General Motors is replacing the executives in charge of communications and human resources as it struggles with a string of embarrassing recalls that have led to congressional hearings and federal investigations.
Communications chief Selim Bingol and human resources head Melissa Howell are leaving the company to pursue other interests, the company said Monday in a statement.
John Quattrone, currently executive director of human resources, will replace Howell, but GM has yet to name a replacement for Bingol, the statement said. The changes are effective immediately.
GM spokesman Greg Martin said the moves are not linked to the recalls. He attributed them to CEO Mary Barra, who took over in February, making her own hires in key positions. The changes are part of what any company expects during periods of transition, and Mary is building her own team, Martin said.
Also Monday, Barra promised employees on a company blog that the company’s senior leadership will react quickly to tips from employees about safety problems.
Study reveals jump in online info theft
The number of Americans who say they’ve had important personal information stolen online is on the rise, according to a Pew Research Center report released Monday.
According to the survey conducted in January, 18 percent of online adults have had personal information stolen such as their Social Security number, credit card or bank account information. That’s up from 11 percent in a July 2013 Pew survey.
The number of adults who had an online account compromised or taken over without their permission – such as email or social media – remained flat at 21 percent.
US businesses boost stockpiles 0.4 percent
U.S. businesses increased their stockpiles in February as sales rebounded by the largest amount in nine months.
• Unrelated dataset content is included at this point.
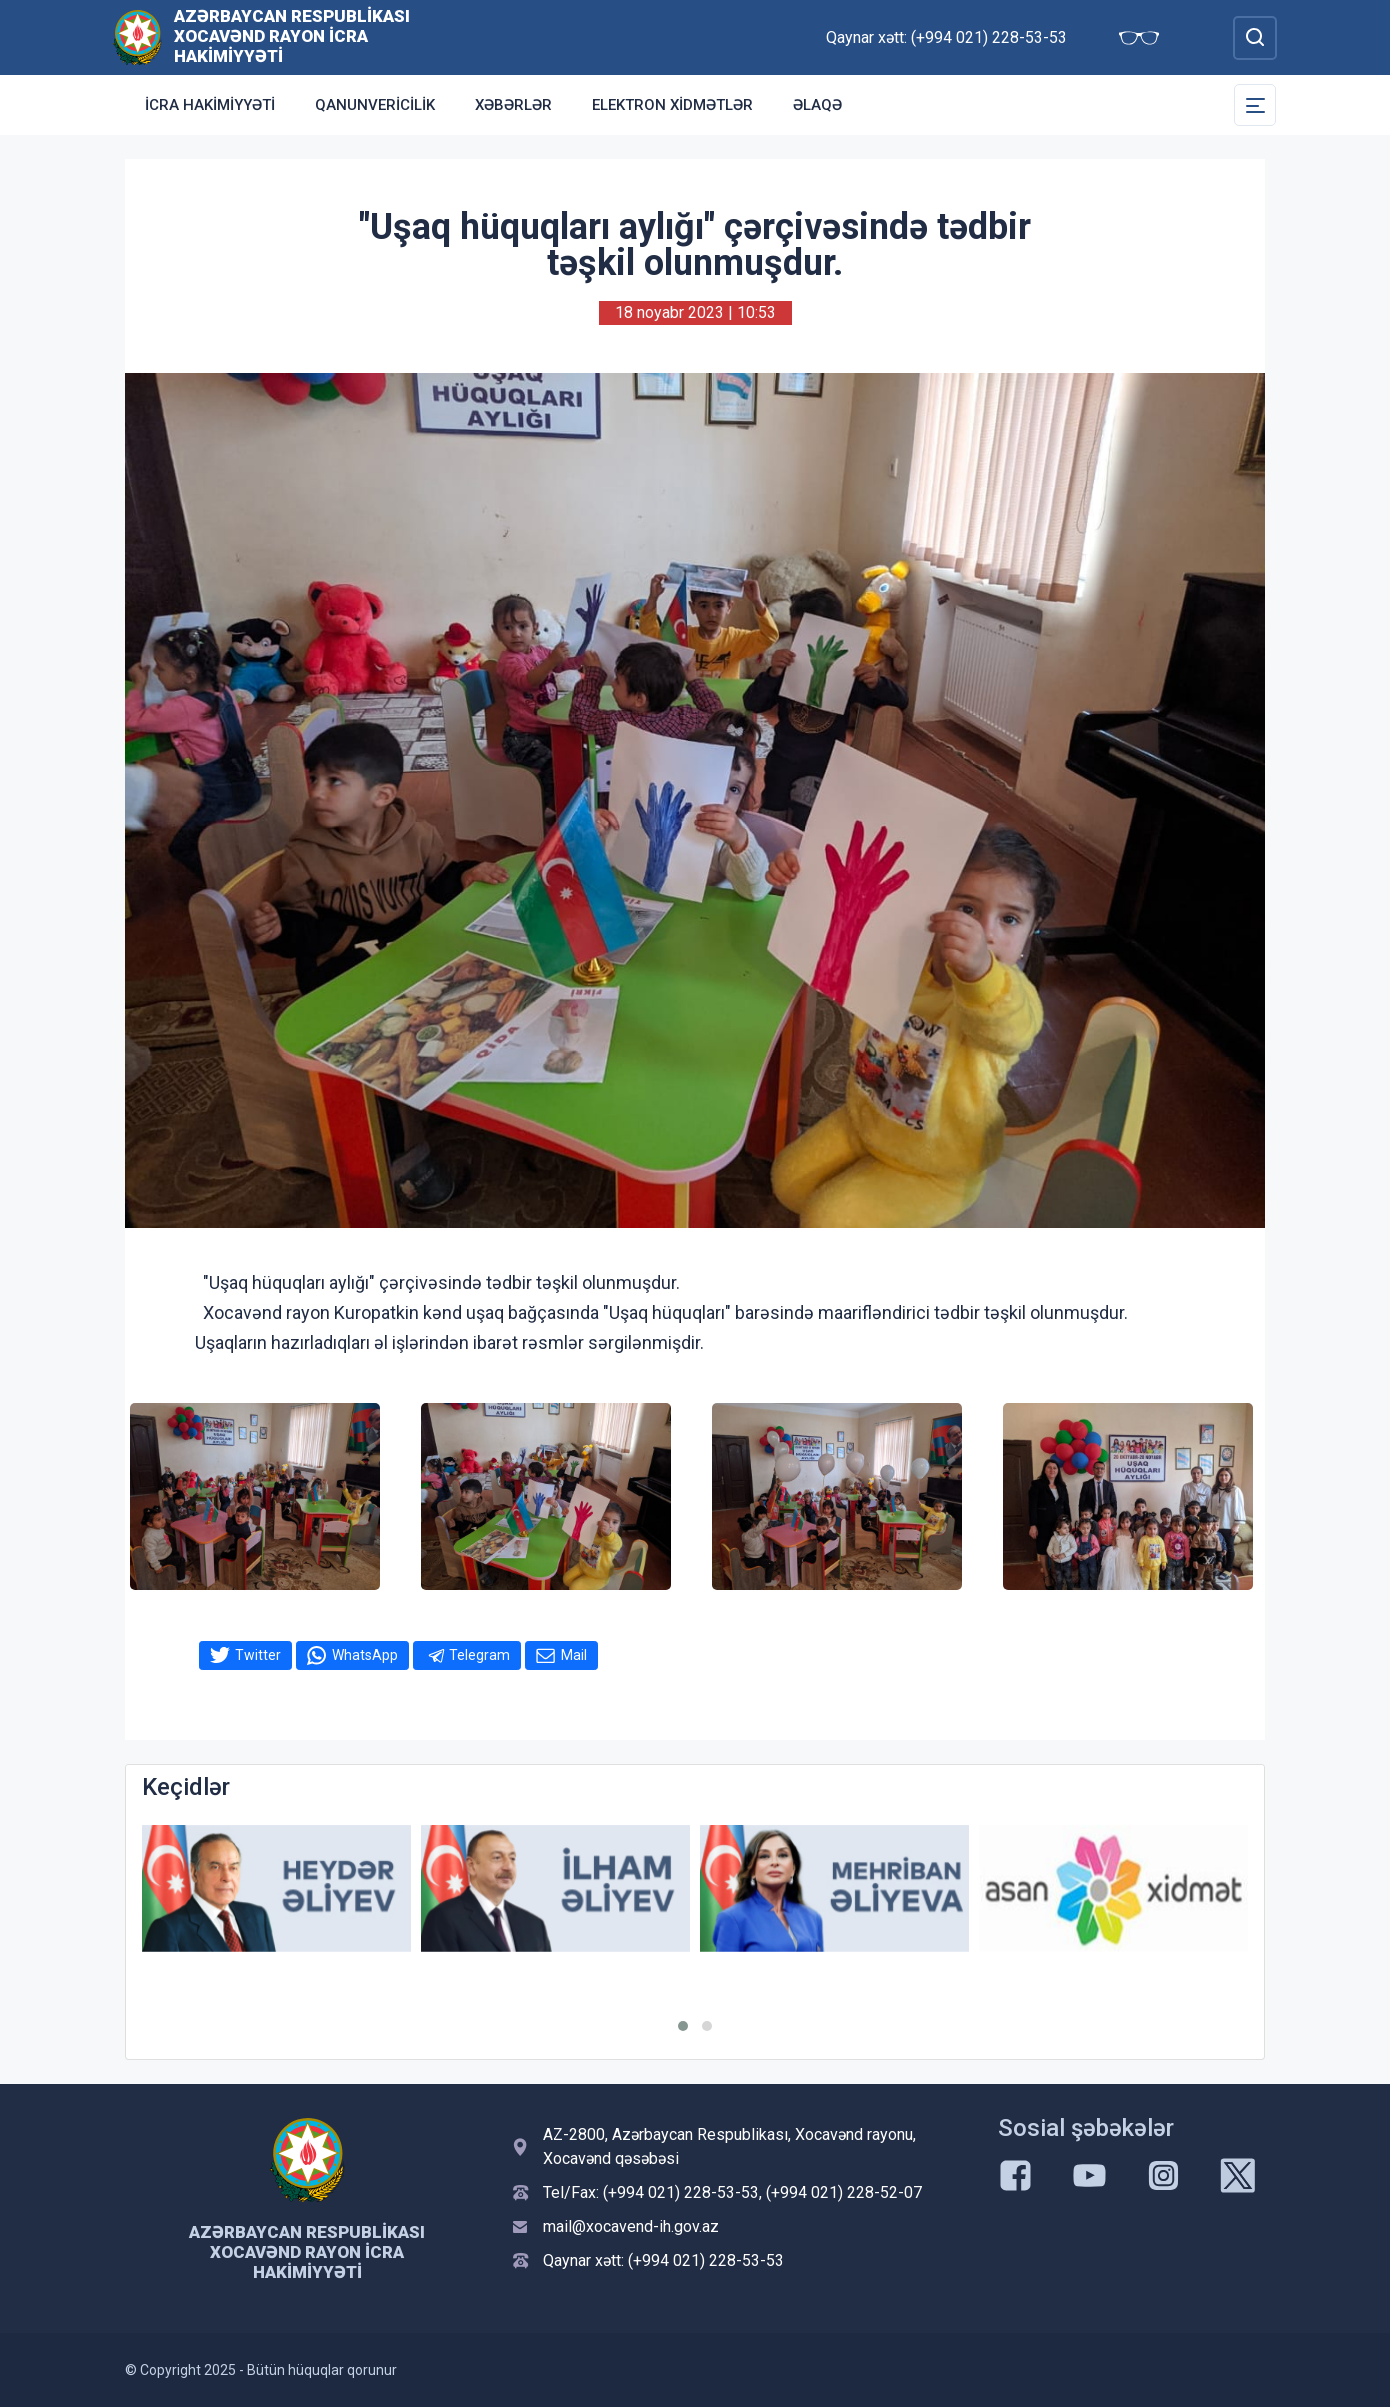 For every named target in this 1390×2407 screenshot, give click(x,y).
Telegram (479, 1655)
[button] (683, 2026)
Stockpiles increased 0.4 percent in February following a similar 0.4 percent increase in January, the Commerce Department reported Monday. Sales rose 0.8 percent in February, bouncing back after a 1.1 percent sales decline in January that was blamed on the harsh weather that month. It was the biggest one-month sales gain since last May.
While the economy slowed in the January-March quarter, many economists are looking for a strong rebound in the current quarter.
Congressional report targets e-cigarettes
Concerns about electronic cigarettes, including flavors and marketing that could appeal to young people, underscore the need to regulate the fast-growing industry, according to a congressional report released Monday.
The report written by the staff of Illinois Sen. Dick Durbin, Iowa Sen. Tom Harkin, California Rep. Henry Waxman and others highlights several issues including the lack of age restrictions and no uniform warning labels for the battery-powered devices that heat a liquid nicotine solution and create vapor that’s inhaled.
While the Food and Drug Administration plans to set marketing and product regulations for electronic cigarettes in the near future, for now, almost anything goes.